Tide Effect argues that cannabis legalisation and regulation is now inevitable and that the market-based approaches being developed in North America are the best way to protect children, eradicate criminality associated with illicit markets and promote public health.
INTRODUCTION
For decades, cannabis has been discussed largely in terms of criminality, bracketed with heroin and cocaine simply by being on the wrong side of the law. This is, at last, beginning to change. The general acceptance that the war on drugs in its current form has failed has pushed forward initiatives to legalise cannabis in several countries across the world. So far the UK continues to lag behind, still wedded – officially, at least – to the idea that cannabis remains a matter for criminal prohibition rather than public health.
The Tide Effect argues that the legalisation of cannabis in the UK is both overdue and imperative. Attempts to control consumption through prohibition do not work and have not done so for many decades. The health issues surrounding cannabis – for like all drugs, alcohol and tobacco included, it is not harmless, and no serious advocate for legal reform would suggest that it is – are left largely unexplored because the substance’s illegality makes meaningful long-term scientific tests difficult to carry out.
The advantages of a properly regulated market providing tax revenues, strict product parameters and health advice far outweigh the disadvantages of such a move. That cannabis is illegal while alcohol and tobacco are not is an accident of history. Cannabis policy reform is not a daring step forwards so much as a righting of historical wrongs, a reversion to what the drug’s status should always have been, had it been treated impartially.
In The Tide Effect I will argue that
- Regulation is substantially more desirable than simple decriminalisation or unregulated legalisation.

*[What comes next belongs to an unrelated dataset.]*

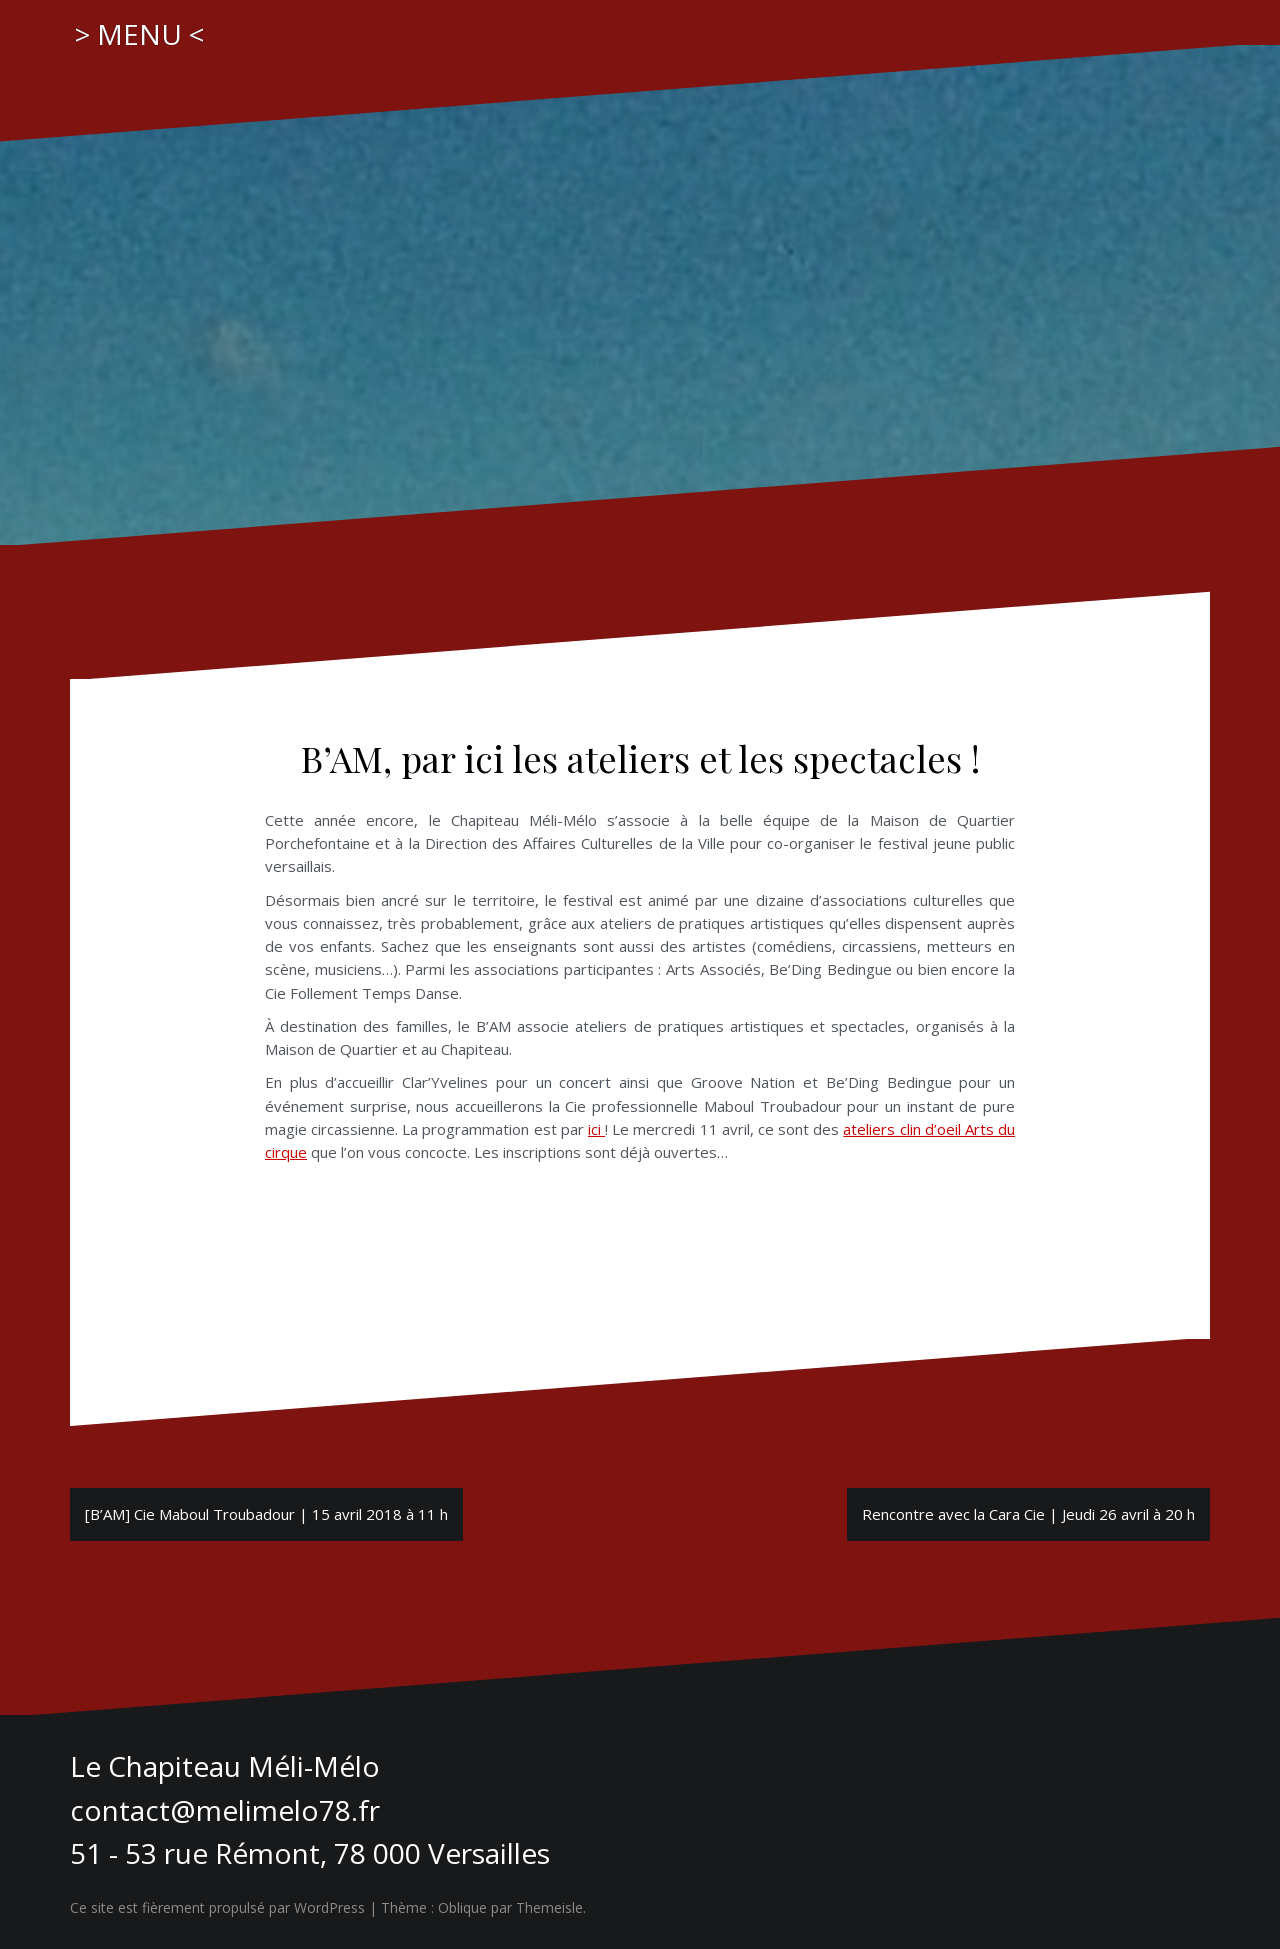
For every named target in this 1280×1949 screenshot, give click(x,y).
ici (596, 1129)
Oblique (462, 1907)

Only regulation addresses all of these issues: ensuring that the product is safe in strength and purity, removing criminal gangs from the equation as far as possible, raising revenue for the Treasury through point-of-sale taxation and best protecting public health.
- The incarceration of more than 1,000 people is a blight on not only the lives of those in jail but on the lives of their families too.
- A proportion of tax revenues from the sale of cannabis should be invested back into public services, particularly for those most vulnerable to the negative impacts of cannabis use.
- Many shifts in public policy are prompted by an emotional response on the part of the public. Princess Diana shaking the hand of an HIV-positive man in 1987 helped soften attitudes towards AIDS sufferers. Convincing personal stories must play a great part in demonstrating that the cannabis issue also has a human aspect if progress is to be made.
- The United States provides many useful points of comparison, both in the historical treatment of cannabis and the current movement towards legalisation in certain states.
- It is imperative that the entire language around the issue of cannabis changes. Language poses a barrier every bit as formidable as legislation does. The opponents of legalisation have long been able to reinforce their position by using the words of public fear – ‘illegal,’ ‘criminal’, ‘dangerous’, and so on. Only by using the language of public health and harm reduction, the same language used about alcohol and tobacco, can we have a proper debate. This is why The Tide Effect repeatedly emphasises the need for and concept of ‘regulation’.
The Tide Effect is divided into seven chapters.
Chapter One examines the origins and outcome of the last sustained media campaign for cannabis’ legalisation, the Independent on Sunday’s efforts in 1997-8.
Chapter Two covers the rise of ‘skunk’ in both the illegal drugs market and the public consciousness, and asks to what extent it is linked with mental health problems in particular.
In Chapter Three, we ask how, where, when and why cannabis is consumed, and compare this consumption and its health effects with those of alcohol and tobacco.
Chapter Four covers the muddled, inconsistent vacuum at the heart of British government policy on cannabis.
Chapter Five examines policy innovations in several countries which put the UK to shame in terms of both their enlightened attitude and the consistency of their application.
Chapter Six looks at the size and shape of a newly-legalised cannabis industry, and some of the problems which face it.
Finally, Chapter Seven looks at the implications of all the above for the British political scene over the next few years.